DCC has been the big story in the hobby in the past 15 years. Innovations in tooling have also brought better detail and quality to the product.


----------



## Southern (Nov 17, 2008)

Good Question Mat,

Ho Steam Pulling heavyweight passenger cars. As to road name, thats a hard one. I guess it has to be the Southern Crescent limited. I can watch it for hours and hours. 

Engine: Mantua
Cars: IHC
John


----------



## Chessie 3545 (Jan 23, 2009)

For me its my Athearn RTR GP35 in Chessie/B&O paint. It runs really smooth and is just fun to watch. Especially pulling a short freight train on my layout.


----------



## Don Chovanec (Jan 13, 2009)

For me it's gotta be Shays. Yeah they may be small but some of the very best brass with the best detail in Ho, yeah shays, I love the way the various ones power the wheels. I like watching them moving or admiring them sitting. I like Steam 1850 -1950, forward cabs, and I like real working oil well horses and windmills pumps steam donkeys. . . especially if it's scratch or kitbashed. I also like the rail working/laying/repairing equiptment. Not that I don't really admire most all trains ... anytrains all scales as long as its got some heart in it. Scuse my long winded dreaming.


----------



## Boston&Maine (Dec 19, 2007)

I have no clue who my favorite manufacturer is, maybe Lionel... I like O scale because of their size, and HO scale is just too small for me... Of course my favorite steam locomotive is the Union Pacific Big Boy:


----------



## Chiefmcfuz (Dec 30, 2008)

O is my favorite because of my fathers engines from when I was growing up but I have had HO since I was little too so they are a very close second. When we get a house I plan on setting up a combo HO/O setup and I hope it will look nice.

I think his are O27


----------



## cadetpwr (Jan 24, 2009)

Anything steam. From my Marklin class 23 2-6-2 to my Rivarossi Y6b. I am in the middle of building a proper train for my Rivarossi Casey Jones to pull. I tinker with the older Rivarossi's till they run like a fine swiss watch.


----------



## shaygetz (Sep 23, 2007)

Articulated steam...Rivarossi especially.

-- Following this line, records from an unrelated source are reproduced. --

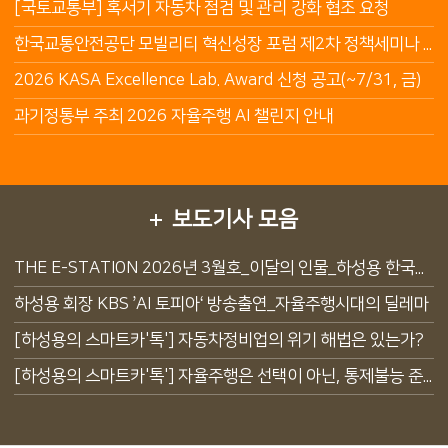
[국토교통부] 혹서기 자동차 점검 및 관리 강화 협조 요청
한국교통안전공단 모빌리티 혁신성장 포럼 제2차 정책세미나 안내
2026 KASA Excellence Lab. Award 신청 공고(~7/31, 금)
과기정통부 주최 2026 자율주행 AI 챌린지 안내
보도기사 모음
THE E-STATION 2026년 3월호_이달의 인물_하성용 한국자동차모빌리티안전학회 회장
하성용 회장 KBS ’AI 토피아‘ 방송출연_자율주행시대의 딜레마
[하성용의 스마트카'톡'] 자동차정비업의 위기 해법은 있는가?
[하성용의 스마트카'톡'] 자율주행은 선택이 아닌, 통제불능 준공영제 수술할 유일한 해법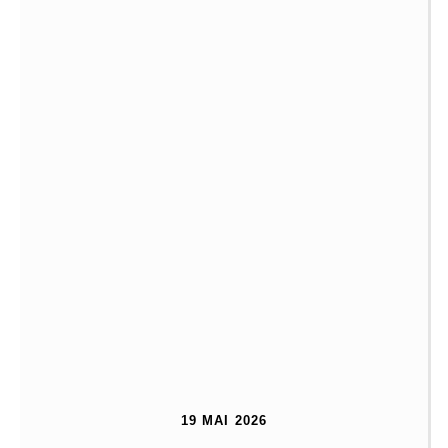
19 MAI 2026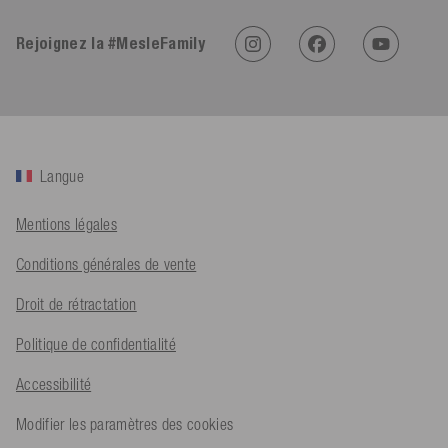
Rejoignez la #MesleFamily
An****
Client vérifié
Twitter
Sehr gut 👍 Sehr zufrieden
Facebook
Utile
?
Oui
Partager
Köln, DE,
05/08/2026
Langue
Bernd Sack****
Mentions légales
Client vérifié
Schwimmweste ist gut. Made in Europe waere besser als Made
Twitter
in China.
Conditions générales de vente
Facebook
Utile
?
Oui
Partager
Ohmden, DE,
05/08/2026
Droit de rétractation
Politique de confidentialité
Axel L**
Accessibilité
Client vérifié
Twitter
Nö..............
Facebook
Modifier les paramètres des cookies
Utile
?
Oui
Partager
Senftenberg, DE,
04/08/2026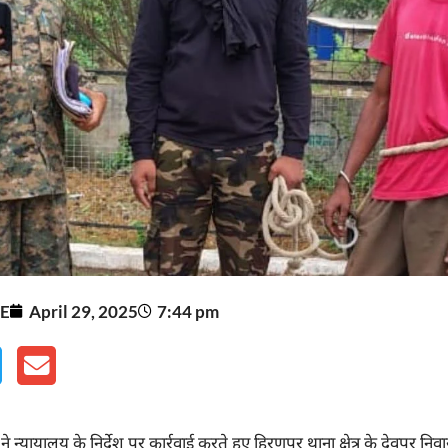
E
April 29, 2025
7:44 pm
 न्यायालय के निर्देश पर कार्रवाई करते हुए हिरणपुर थाना क्षेत्र के देवपुर निवा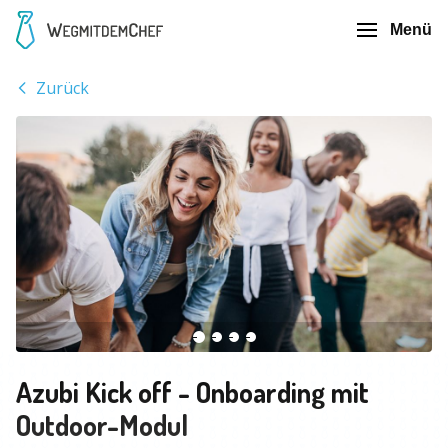
Menü
Zurück
Azubi Kick off - Onboarding mit
Outdoor-Modul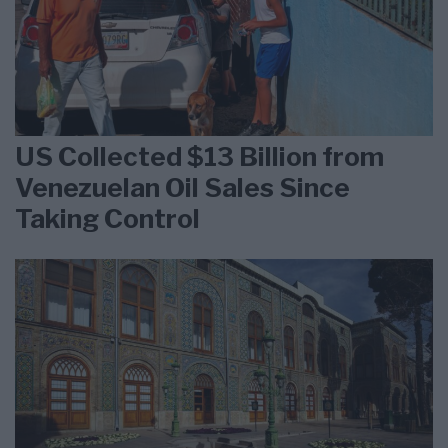
US Collected $13 Billion from
Venezuelan Oil Sales Since
Taking Control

The new stuff looks and runs great but ain't got no soul.


----------



## stationmaster (Dec 7, 2008)

That Mallet is boo-t-full. And so are Challengers, Big Boys, T-1's, Shays, .......


----------



## MacDaddy55 (Aug 19, 2008)

*Tough Choice!*

Its probably a tie between a 2-8-4 NYC & STL Berkshire, Y6b N&W, Y3 Pennsylvania(my Mallets,and UP Challenger(The ARTICULATES). I really look for older steam units because I like to tinker with them(especially those that people THINK are over the hill. AHM/Rivarossi are just exceptionally made and detailed engines...as for diesel Atlas is outstanding. Rolling stock is a toss up between Athearn and Whalthers. I guess that what you look for ties into the theme of your layout. We were doing a Southern NY Northern PA. small town of Bedford,PA. The kids are grown and after much thought I've started a Midwestern Meat Packing Plant w/ Cattle Pens/Stock yard. All based on Steam era. Once you decide what to do...research and comit to it. Good question!:thumbsup:


----------



## stationmaster (Dec 7, 2008)

Isn't the Y6b a Norfolk and Western compound(Mallet)? Challengers were used by UP and Clinchfield. Pennsylvania had a few compounds. One of the more famous was the T-1, a 4-4-4-4. Pennsy's 2-8-8-2's were actually Y3's



I could be wrong.


----------



## fomocof250d (Jan 18, 2009)

You live in Bedford? Just doing a layout of there? I'm right down the road in a smaller town by Indiana.


----------



## stationmaster (Dec 7, 2008)

I live about halfway between Indianapolis and Fort Wayne. 

All I am doing right now is building modules. Our present home is too small for any large layout. But, the time will come when I will be able to get it all together. Maybe not all, but most.


----------